## Exercise directions
In the records that follow, find the line containing "El arzobispo de" and the line containing "Se trataba de", then transcribe both and every line between them exactly, omitting pictures.

==*==

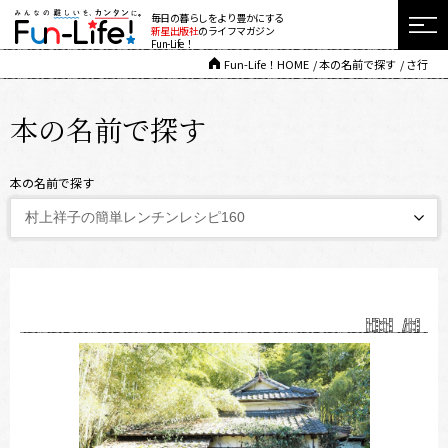
毎日の暮らしをより豊かにする
新星出版社
のライフマガジン
Fun-Life！
Fun-Life！HOME
本の名前で探す
さ行
本の名前で探す
本の名前で探す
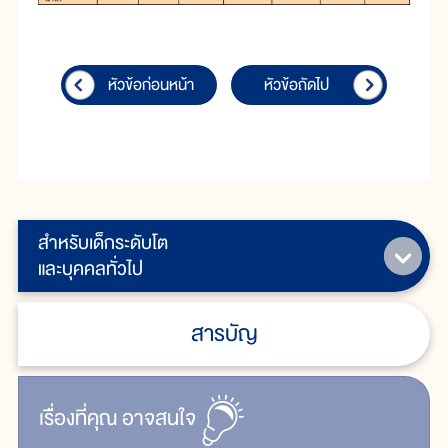
หัวข้อก่อนหน้า
หัวข้อถัดไป
สำหรับเด็กระดับโต
และบุคคลทั่วไป
สารบัญ
เรื่ิองที่คุณ
อาจสนใจ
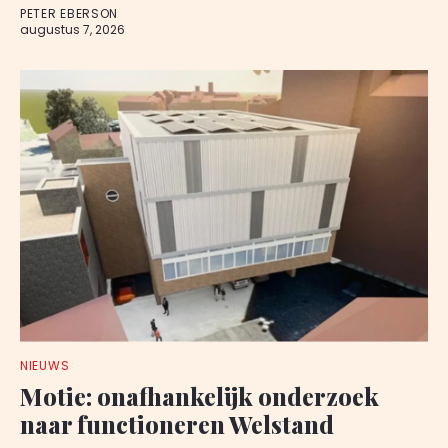
PETER EBERSON
augustus 7, 2026
NIEUWS
Motie: onafhankelijk onderzoek
naar functioneren Welstand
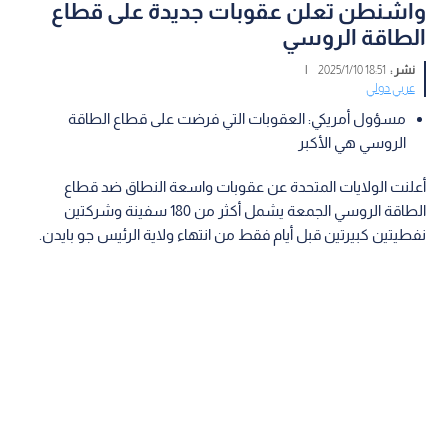
واشنطن تعلن عقوبات جديدة على قطاع
الطاقة الروسي
نشر :
18:51 2025/1/10
|
عربي دولي
مسؤول أمريكي: العقوبات التي فرضت على قطاع الطاقة
الروسي هي الأكبر
أعلنت الولايات المتحدة عن عقوبات واسعة النطاق ضد قطاع
الطاقة الروسي الجمعة يشمل أكثر من 180 سفينة وشركتين
نفطيتين كبيرتين قبل أيام فقط من انتهاء ولاية الرئيس جو بايدن.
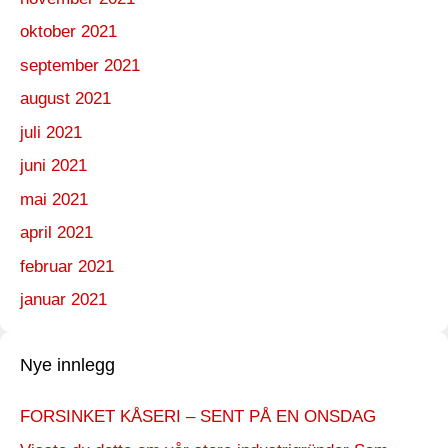
oktober 2021
september 2021
august 2021
juli 2021
juni 2021
mai 2021
april 2021
februar 2021
januar 2021
Nye innlegg
FORSINKET KÅSERI – SENT PÅ EN ONSDAG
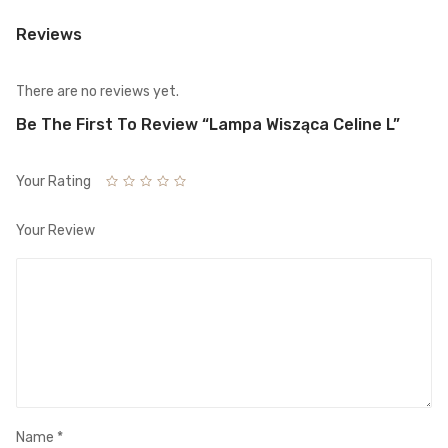
Reviews
There are no reviews yet.
Be The First To Review “Lampa Wisząca Celine L”
Your Rating
Your Review
Name
*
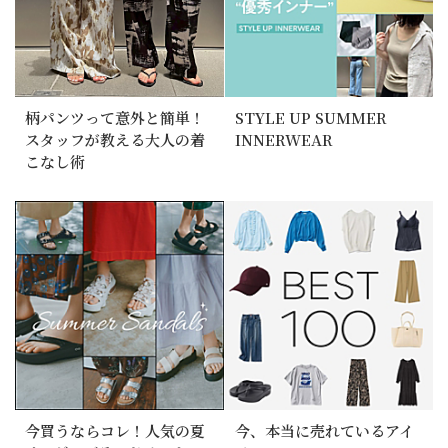
柄パンツって意外と簡単！
STYLE UP SUMMER
スタッフが教える大人の着
INNERWEAR
こなし術
今買うならコレ！人気の夏
今、本当に売れているアイ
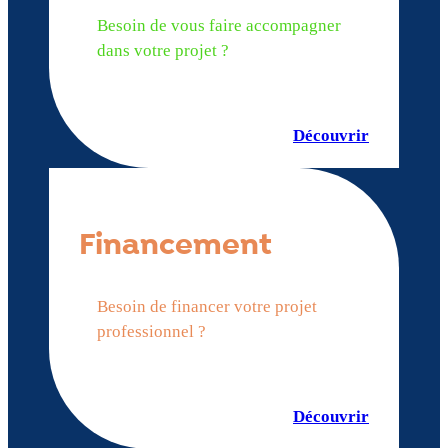
Besoin de vous faire accompagner
dans votre projet ?
Découvrir
Financement
Besoin de financer votre projet
professionnel ?
Découvrir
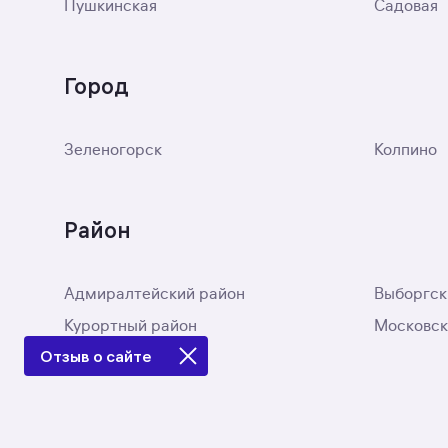
Пушкинская
Садовая
Город
Зеленогорск
Колпино
Район
Адмиралтейский район
Выборгск
Курортный район
Московск
Отзыв о сайте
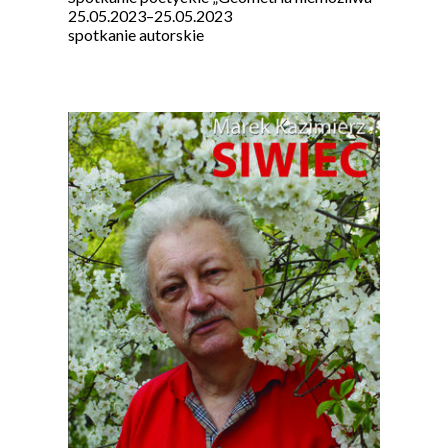
25.05.2023
–
25.05.2023
spotkanie autorskie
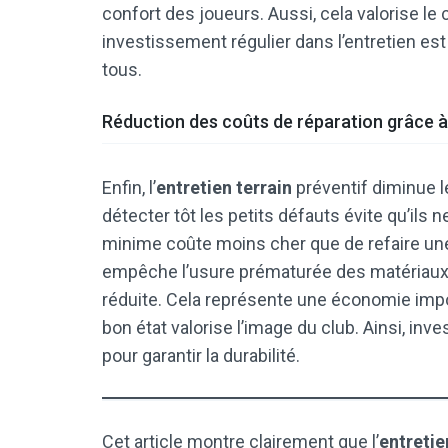
confort des joueurs. Aussi, cela valorise le 
investissement régulier dans l’entretien est 
tous.
Réduction des coûts de réparation grâce à 
Enfin, l’
entretien terrain
préventif diminue le
détecter tôt les petits défauts évite qu’ils
minime coûte moins cher que de refaire une d
empêche l’usure prématurée des matériaux.
réduite. Cela représente une économie impor
bon état valorise l’image du club. Ainsi, inves
pour garantir la durabilité.
Cet article montre clairement que l’
entretie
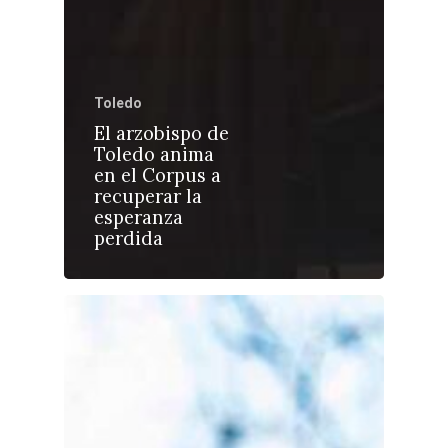
Toledo
Castilla-La Manch
El arzobispo de
Toledo
Sanidad
Toledo anima
en el Corpus a
Ciudad Real
Economía
recuperar la
esperanza
Albacete
Educación
perdida
Cuenca
Cultura
Guadalajara
Deportes
Talavera
Sucesos
Medio Ambiente
Planeta Rural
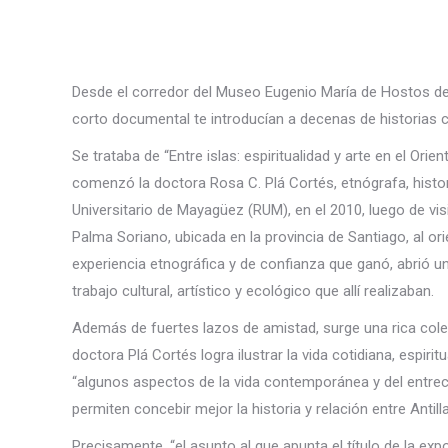
Desde el corredor del Museo Eugenio María de Hostos de
corto documental te introducían a decenas de historias 
Se trataba de “Entre islas: espiritualidad y arte en el O
comenzó la doctora Rosa C. Plá Cortés, etnógrafa, histo
Universitario de Mayagüez (RUM), en el 2010, luego de visi
Palma Soriano, ubicada en la provincia de Santiago, al ori
experiencia etnográfica y de confianza que ganó, abrió u
trabajo cultural, artístico y ecológico que allí realizaban.
Además de fuertes lazos de amistad, surge una rica col
doctora Plá Cortés logra ilustrar la vida cotidiana, espi
“algunos aspectos de la vida contemporánea y del entrecr
permiten concebir mejor la historia y relación entre Antill
Precisamente, “el asunto al que apunta el título de la expo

==*==

## Solution for this task
El arzobispo de
Toledo
Sanidad
Toledo anima
en el Corpus a
Ciudad Real
Economía
recuperar la
esperanza
Albacete
Educación
perdida
Cuenca
Cultura
Guadalajara
Deportes
Talavera
Sucesos
Medio Ambiente
Planeta Rural
Desde el corredor del Museo Eugenio María de Hostos de
corto documental te introducían a decenas de historias 
Se trataba de “Entre islas: espiritualidad y arte en el O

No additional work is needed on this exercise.